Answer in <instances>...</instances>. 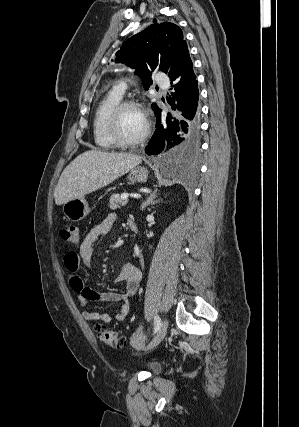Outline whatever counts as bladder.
Masks as SVG:
<instances>
[{
  "label": "bladder",
  "instance_id": "bladder-1",
  "mask_svg": "<svg viewBox=\"0 0 299 427\" xmlns=\"http://www.w3.org/2000/svg\"><path fill=\"white\" fill-rule=\"evenodd\" d=\"M161 370H162V366L160 363L150 362L147 364V371L152 375L160 373Z\"/></svg>",
  "mask_w": 299,
  "mask_h": 427
}]
</instances>
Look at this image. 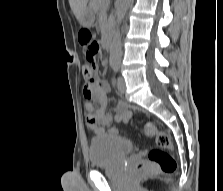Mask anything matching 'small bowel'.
<instances>
[{"mask_svg": "<svg viewBox=\"0 0 223 191\" xmlns=\"http://www.w3.org/2000/svg\"><path fill=\"white\" fill-rule=\"evenodd\" d=\"M108 92L109 84L100 79H95L91 84L86 83L83 88V95L87 99V125L95 134L104 133L105 127L113 123H126L131 117V111L123 102L115 105L114 116L106 111Z\"/></svg>", "mask_w": 223, "mask_h": 191, "instance_id": "c3829d8e", "label": "small bowel"}]
</instances>
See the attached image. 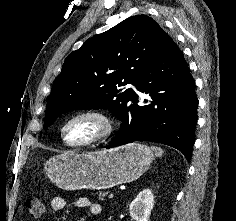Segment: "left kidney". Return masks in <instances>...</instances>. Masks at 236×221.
<instances>
[{
    "instance_id": "left-kidney-1",
    "label": "left kidney",
    "mask_w": 236,
    "mask_h": 221,
    "mask_svg": "<svg viewBox=\"0 0 236 221\" xmlns=\"http://www.w3.org/2000/svg\"><path fill=\"white\" fill-rule=\"evenodd\" d=\"M154 206V196L150 189H144L129 206L130 215L136 221H149Z\"/></svg>"
}]
</instances>
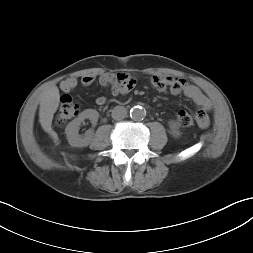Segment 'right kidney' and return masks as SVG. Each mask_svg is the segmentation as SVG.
<instances>
[{
	"label": "right kidney",
	"mask_w": 253,
	"mask_h": 253,
	"mask_svg": "<svg viewBox=\"0 0 253 253\" xmlns=\"http://www.w3.org/2000/svg\"><path fill=\"white\" fill-rule=\"evenodd\" d=\"M87 118L91 120L92 124L96 125L99 113L94 109H86L67 125L65 133L68 143L72 147H86L91 143L93 138V132L91 130H88L84 137L78 134L81 123Z\"/></svg>",
	"instance_id": "ca27d5eb"
}]
</instances>
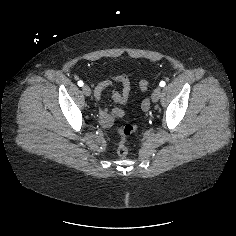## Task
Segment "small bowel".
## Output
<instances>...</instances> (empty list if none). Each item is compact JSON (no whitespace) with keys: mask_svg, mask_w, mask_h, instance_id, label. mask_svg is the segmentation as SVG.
Listing matches in <instances>:
<instances>
[{"mask_svg":"<svg viewBox=\"0 0 236 236\" xmlns=\"http://www.w3.org/2000/svg\"><path fill=\"white\" fill-rule=\"evenodd\" d=\"M113 79L120 83L121 91L117 90L111 80H104L100 82L95 88V97L100 99L104 90L110 88L112 91V97L115 102L119 104H124L128 101L131 93V82L129 78L124 74H114ZM100 121L105 126H110L114 118H123L125 112L120 108H114L112 110L107 108H102L100 110Z\"/></svg>","mask_w":236,"mask_h":236,"instance_id":"obj_1","label":"small bowel"}]
</instances>
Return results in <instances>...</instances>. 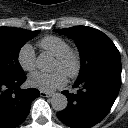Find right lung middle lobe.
Listing matches in <instances>:
<instances>
[{
	"mask_svg": "<svg viewBox=\"0 0 128 128\" xmlns=\"http://www.w3.org/2000/svg\"><path fill=\"white\" fill-rule=\"evenodd\" d=\"M39 32L40 30L0 27V78L11 79L24 74L18 62L19 51Z\"/></svg>",
	"mask_w": 128,
	"mask_h": 128,
	"instance_id": "1",
	"label": "right lung middle lobe"
}]
</instances>
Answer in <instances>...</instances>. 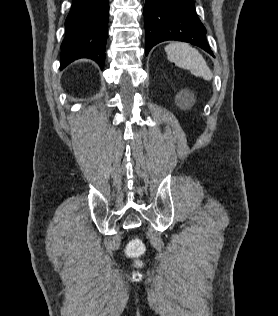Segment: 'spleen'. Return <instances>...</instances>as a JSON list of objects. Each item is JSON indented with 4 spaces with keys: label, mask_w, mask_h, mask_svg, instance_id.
Here are the masks:
<instances>
[{
    "label": "spleen",
    "mask_w": 278,
    "mask_h": 316,
    "mask_svg": "<svg viewBox=\"0 0 278 316\" xmlns=\"http://www.w3.org/2000/svg\"><path fill=\"white\" fill-rule=\"evenodd\" d=\"M167 58L177 66L188 69L193 75L211 80L213 74L197 49L187 43L174 42L165 47Z\"/></svg>",
    "instance_id": "1"
}]
</instances>
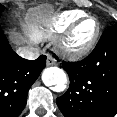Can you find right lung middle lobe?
I'll use <instances>...</instances> for the list:
<instances>
[{"mask_svg":"<svg viewBox=\"0 0 117 117\" xmlns=\"http://www.w3.org/2000/svg\"><path fill=\"white\" fill-rule=\"evenodd\" d=\"M4 10V6L0 4V13Z\"/></svg>","mask_w":117,"mask_h":117,"instance_id":"dd1d6c3e","label":"right lung middle lobe"}]
</instances>
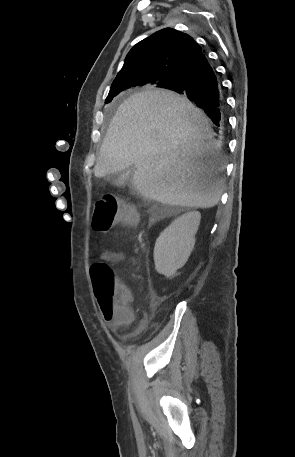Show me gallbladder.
Listing matches in <instances>:
<instances>
[{"instance_id":"gallbladder-1","label":"gallbladder","mask_w":295,"mask_h":457,"mask_svg":"<svg viewBox=\"0 0 295 457\" xmlns=\"http://www.w3.org/2000/svg\"><path fill=\"white\" fill-rule=\"evenodd\" d=\"M135 168L129 167L124 172H119L116 174H111L108 176V179L116 186L130 185L132 183V176Z\"/></svg>"}]
</instances>
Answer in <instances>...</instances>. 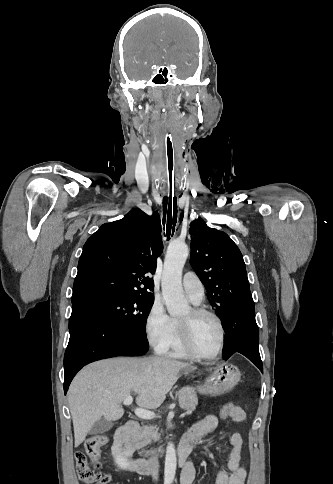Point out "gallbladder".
<instances>
[{"instance_id": "obj_1", "label": "gallbladder", "mask_w": 333, "mask_h": 484, "mask_svg": "<svg viewBox=\"0 0 333 484\" xmlns=\"http://www.w3.org/2000/svg\"><path fill=\"white\" fill-rule=\"evenodd\" d=\"M115 425L114 421L101 418L96 421L92 428L90 429V434H103L108 432Z\"/></svg>"}]
</instances>
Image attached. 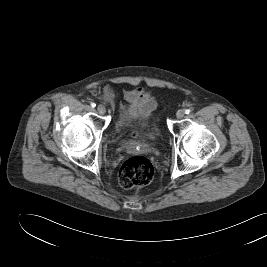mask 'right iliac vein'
Here are the masks:
<instances>
[{"label": "right iliac vein", "instance_id": "1", "mask_svg": "<svg viewBox=\"0 0 267 267\" xmlns=\"http://www.w3.org/2000/svg\"><path fill=\"white\" fill-rule=\"evenodd\" d=\"M97 111H98L99 114L103 115L106 112V108L103 105H98L97 106Z\"/></svg>", "mask_w": 267, "mask_h": 267}]
</instances>
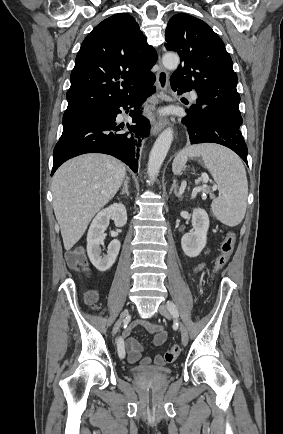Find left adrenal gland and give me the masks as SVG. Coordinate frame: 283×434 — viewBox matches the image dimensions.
<instances>
[{"label": "left adrenal gland", "instance_id": "left-adrenal-gland-1", "mask_svg": "<svg viewBox=\"0 0 283 434\" xmlns=\"http://www.w3.org/2000/svg\"><path fill=\"white\" fill-rule=\"evenodd\" d=\"M177 188H178V186L176 184V180H173V184L171 186L169 194H172V192H174L175 196L177 198L181 199L182 198V194H181V192H178Z\"/></svg>", "mask_w": 283, "mask_h": 434}]
</instances>
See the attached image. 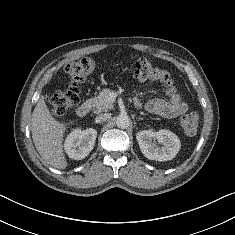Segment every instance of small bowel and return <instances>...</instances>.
Instances as JSON below:
<instances>
[{
  "mask_svg": "<svg viewBox=\"0 0 235 235\" xmlns=\"http://www.w3.org/2000/svg\"><path fill=\"white\" fill-rule=\"evenodd\" d=\"M134 102L137 107H141L142 103L139 99L136 98ZM145 108L151 114L173 119L187 111V104L182 100L181 96L175 92L169 100L159 98L149 100Z\"/></svg>",
  "mask_w": 235,
  "mask_h": 235,
  "instance_id": "1",
  "label": "small bowel"
}]
</instances>
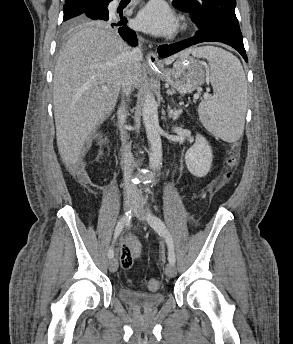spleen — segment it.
<instances>
[{
  "mask_svg": "<svg viewBox=\"0 0 293 344\" xmlns=\"http://www.w3.org/2000/svg\"><path fill=\"white\" fill-rule=\"evenodd\" d=\"M185 53L204 57L210 65L214 95L198 108L203 126L224 141H237L244 130L247 84L240 61L230 52L213 46L192 48Z\"/></svg>",
  "mask_w": 293,
  "mask_h": 344,
  "instance_id": "1",
  "label": "spleen"
}]
</instances>
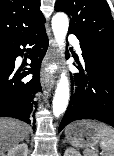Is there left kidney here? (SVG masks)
--------------------------------
**Activity**
Nothing but the lines from the one holding "spleen — segment it." through the last line of the entries should be written out, exactly and inclusively, minus the pictures.

**Response**
spleen — segment it.
<instances>
[{
  "mask_svg": "<svg viewBox=\"0 0 293 344\" xmlns=\"http://www.w3.org/2000/svg\"><path fill=\"white\" fill-rule=\"evenodd\" d=\"M185 53L204 57L210 65L214 95L198 108L203 126L224 141H237L244 130L247 84L240 61L230 52L213 46L192 48Z\"/></svg>",
  "mask_w": 293,
  "mask_h": 344,
  "instance_id": "1",
  "label": "spleen"
}]
</instances>
Is there left kidney here? (SVG masks)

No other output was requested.